C’est un document de 33 pages, donc relativement bref, qui opère une vue globale du monde placée sous l’analyse américaine. Un document qui montre le monde tel que les États-Unis le voient et tel que Donald Trump entend y agir.

La NSS 2025 se présente ainsi comme un texte de réaffirmation, de repositionnement et de mobilisation nationale.

Vision du monde

Le premier élément marquant est la place centrale accordée à la Chine. Le document décrit Pékin comme le principal défi stratégique auquel doivent faire face les États-Unis. La Chine est présentée comme une puissance révisionniste cherchant à remodeler l’ordre international à son avantage, à développer une supériorité technologique et à étendre sa présence militaire dans l’Indopacifique. Washington entend répondre par un renforcement de la dissuasion dans la région, par une consolidation de ses alliances avec le Japon, l’Australie, la Corée du Sud ou encore les Philippines, ainsi que par des partenariats élargis avec l’Inde et l’ASEAN. La limitation des transferts technologiques sensibles vers la Chine constitue également un volet essentiel de cette politique.

La Russie occupe une place différente. La NSS 2025 la présente comme une menace aiguë mais affaiblie, notamment par sa guerre prolongée en Ukraine et par l’isolement diplomatique qui en résulte. Les États-Unis réaffirment leur soutien durable à l’Ukraine, insistent sur la nécessité de renforcer le flanc Est de l’OTAN et se préparent à contrer les actions hybrides russes dans les domaines cyber, informationnel et énergétique. Moscou est perçue comme un acteur encore capable de déstabiliser son voisinage et les démocraties occidentales, même affaibli militairement.

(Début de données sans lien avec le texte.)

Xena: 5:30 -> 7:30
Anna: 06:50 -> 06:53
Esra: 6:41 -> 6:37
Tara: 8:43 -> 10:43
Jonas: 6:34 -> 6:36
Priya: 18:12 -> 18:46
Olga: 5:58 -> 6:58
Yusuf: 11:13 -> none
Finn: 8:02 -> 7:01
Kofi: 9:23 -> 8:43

L’Iran, la Corée du Nord et les organisations terroristes internationales demeurent également des sources de préoccupation majeures. La NSS décrit l’Iran comme un acteur déstabilisateur disposant d’un réseau de milices régionales, tandis que la Corée du Nord est présentée comme une menace nucléaire persistante. Les États-Unis entendent maintenir une présence militaire robuste au Moyen-Orient et renforcer leur coopération avec Israël, les États du Golfe et les partenaires arabes.

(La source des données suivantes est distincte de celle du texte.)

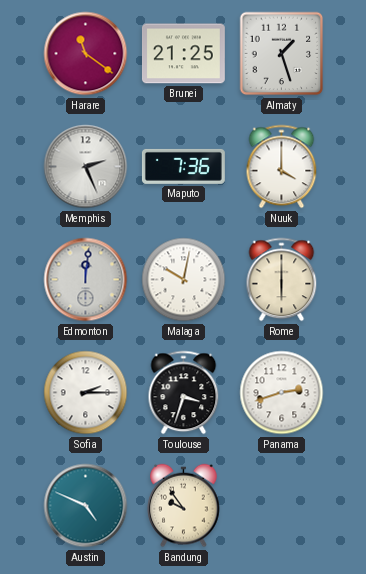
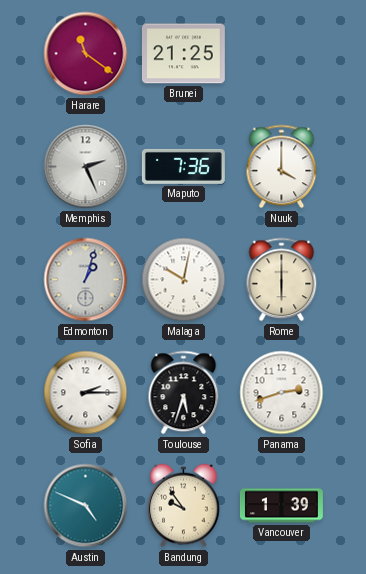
Almaty: 1:27 -> none
Edmonton: 12:01 -> 1:03
Toulouse: 3:33 -> 5:33
Vancouver: none -> 1:39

La question des alliances occupe une place structurante dans ce document. Washington souhaite désormais un système mondial d’alliances interconnectées, capable de relier les partenaires européens, asiatiques et moyen-orientaux dans un ensemble cohérent. La stratégie insiste sur le caractère indispensable de l’OTAN, sur le rôle croissant de l’alliance AUKUS et sur un rapprochement stratégique avec l’Inde. L’objectif est de consolider une architecture mondiale alignée sur les intérêts américains.

La stratégie militaire met l’accent sur la modernisation des forces armées et sur l’intégration de nouveaux domaines de conflictualité. Washington prévoit de moderniser l’arsenal nucléaire, de développer les armes hypersoniques, d’étendre les capacités spatiales et cyber, et d’intégrer massivement l’intelligence artificielle dans les opérations militaires. La NSS utilise le concept de « dissuasion intégrée » pour désigner la combinaison des outils militaires, économiques, technologiques et diplomatiques destinés à prévenir les conflits.

Un autre volet essentiel est la sécurité économique. La NSS affirme explicitement que la puissance américaine dépend de sa base industrielle, de ses chaînes d’approvisionnement et de sa capacité à dominer les technologies critiques. Les priorités incluent les semi-conducteurs, les matériaux stratégiques, les biotechnologies, les batteries et l’énergie. Le rapatriement de certaines productions et la protection des secteurs sensibles face à la Chine sont au cœur de cette stratégie.

La technologie occupe une position clé : la NSS 2025 affirme que la compétitivité mondiale sera déterminée par la maîtrise des innovations de rupture. Les États-Unis veulent conserver leur avance dans l’IA, l’informatique quantique, l’espace, les biotechnologies et les communications sécurisées. Washington voit dans cette compétition technologique le principal déterminant de la puissance au XXIᵉ siècle.

Le document prend aussi une dimension idéologique en opposant un « bloc démocratique » aux régimes autoritaires. Les États-Unis entendent soutenir les démocraties émergentes, lutter contre la désinformation et les ingérences étrangères, et renforcer la résilience politique interne.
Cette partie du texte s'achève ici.